Felder-Silverman Learning Styles Model and Lithuanian Intelligent Future School Project for STEM Education

by

Image: Shutterstock/Positive thinker_jpeg

“One size fits all” approach doesn’t longer work in education. We strongly believe that future school means personalization plus intelligence. It’s the essence of Lithuanian Intelligent Future School (IFS) project organised by Vilnius University in collaboration with 40 Lithuanian comprehensive schools. IFS project is aimed mainly at improving the quality and effectiveness of STEM education.

According to IFS concept, learning personalization means creating and implementing personalized learning scenarios based on recommender systems suitable for particular learners according to their personal needs. Educational intelligence means application of intelligent technologies and methods enabling personalized learning to improve learning quality and efficiency.

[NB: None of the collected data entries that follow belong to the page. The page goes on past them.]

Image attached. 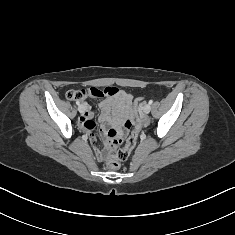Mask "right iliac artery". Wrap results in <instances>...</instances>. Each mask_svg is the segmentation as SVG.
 I'll list each match as a JSON object with an SVG mask.
<instances>
[{
	"label": "right iliac artery",
	"instance_id": "1",
	"mask_svg": "<svg viewBox=\"0 0 235 235\" xmlns=\"http://www.w3.org/2000/svg\"><path fill=\"white\" fill-rule=\"evenodd\" d=\"M76 104H77V105H80V102H79V101H77V102H76Z\"/></svg>",
	"mask_w": 235,
	"mask_h": 235
}]
</instances>
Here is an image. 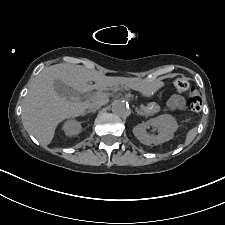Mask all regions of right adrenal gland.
Instances as JSON below:
<instances>
[{"mask_svg":"<svg viewBox=\"0 0 225 225\" xmlns=\"http://www.w3.org/2000/svg\"><path fill=\"white\" fill-rule=\"evenodd\" d=\"M95 112H96V110H87L83 115H86L88 113H95Z\"/></svg>","mask_w":225,"mask_h":225,"instance_id":"1","label":"right adrenal gland"}]
</instances>
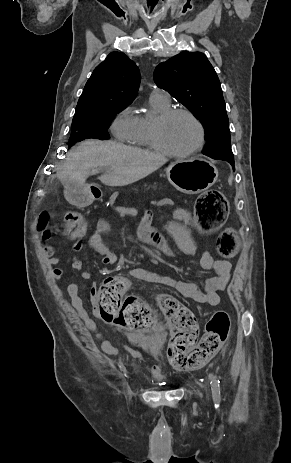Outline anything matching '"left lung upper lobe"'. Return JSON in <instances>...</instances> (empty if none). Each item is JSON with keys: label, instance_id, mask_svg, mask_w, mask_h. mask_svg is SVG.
<instances>
[{"label": "left lung upper lobe", "instance_id": "1", "mask_svg": "<svg viewBox=\"0 0 291 463\" xmlns=\"http://www.w3.org/2000/svg\"><path fill=\"white\" fill-rule=\"evenodd\" d=\"M155 83L166 89L202 123L206 132L203 154L213 159H234L229 120L219 78L201 52H181L160 63Z\"/></svg>", "mask_w": 291, "mask_h": 463}]
</instances>
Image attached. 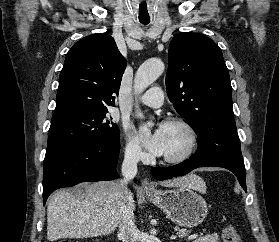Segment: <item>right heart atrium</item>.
Here are the masks:
<instances>
[{
	"instance_id": "right-heart-atrium-1",
	"label": "right heart atrium",
	"mask_w": 279,
	"mask_h": 242,
	"mask_svg": "<svg viewBox=\"0 0 279 242\" xmlns=\"http://www.w3.org/2000/svg\"><path fill=\"white\" fill-rule=\"evenodd\" d=\"M124 155L127 161L137 163L146 158L140 146L128 135L125 136Z\"/></svg>"
}]
</instances>
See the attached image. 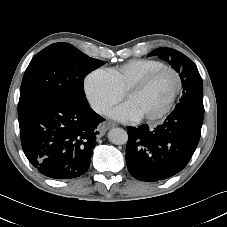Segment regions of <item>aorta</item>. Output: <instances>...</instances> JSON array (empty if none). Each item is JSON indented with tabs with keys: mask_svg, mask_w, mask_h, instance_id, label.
I'll return each instance as SVG.
<instances>
[{
	"mask_svg": "<svg viewBox=\"0 0 227 227\" xmlns=\"http://www.w3.org/2000/svg\"><path fill=\"white\" fill-rule=\"evenodd\" d=\"M107 137L115 145H122L127 142V132L122 128H112L109 130Z\"/></svg>",
	"mask_w": 227,
	"mask_h": 227,
	"instance_id": "1",
	"label": "aorta"
}]
</instances>
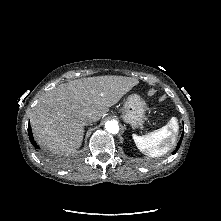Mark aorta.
<instances>
[{"mask_svg": "<svg viewBox=\"0 0 221 221\" xmlns=\"http://www.w3.org/2000/svg\"><path fill=\"white\" fill-rule=\"evenodd\" d=\"M105 129L109 133L117 134L119 131V125L116 121L110 120L105 123Z\"/></svg>", "mask_w": 221, "mask_h": 221, "instance_id": "obj_1", "label": "aorta"}]
</instances>
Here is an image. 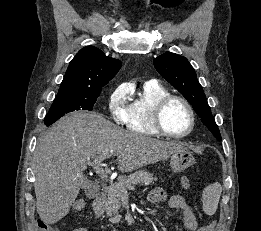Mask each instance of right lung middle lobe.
<instances>
[{
  "mask_svg": "<svg viewBox=\"0 0 261 231\" xmlns=\"http://www.w3.org/2000/svg\"><path fill=\"white\" fill-rule=\"evenodd\" d=\"M100 93L101 90L59 91L48 114L44 119L45 125L50 126L60 117L72 111H91Z\"/></svg>",
  "mask_w": 261,
  "mask_h": 231,
  "instance_id": "dd1d6c3e",
  "label": "right lung middle lobe"
}]
</instances>
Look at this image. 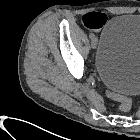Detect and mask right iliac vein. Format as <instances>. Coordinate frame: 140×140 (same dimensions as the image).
Listing matches in <instances>:
<instances>
[{
    "instance_id": "63e3f726",
    "label": "right iliac vein",
    "mask_w": 140,
    "mask_h": 140,
    "mask_svg": "<svg viewBox=\"0 0 140 140\" xmlns=\"http://www.w3.org/2000/svg\"><path fill=\"white\" fill-rule=\"evenodd\" d=\"M96 45H97V41L95 40V38H92V41H91L92 48L95 49Z\"/></svg>"
}]
</instances>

In personalized learning, first of all, integrated learner profiles (models) should be implemented. After that, ontologies-based personalized recommender systems should be created to suggest learning components (learning objects, activities, methods, tools, apps etc.) suitable to particular learners according to their profiles. Thus, personalised learning scenarios could be created for particular learners for each STEM topic according to curriculum. A number of intelligent technologies should be applied to implement this approach, e.g. ontologies, recommender systems, intelligent agents, multiple criteria decision making models, methods and tools etc. to evaluate quality and suitability of the learning components etc.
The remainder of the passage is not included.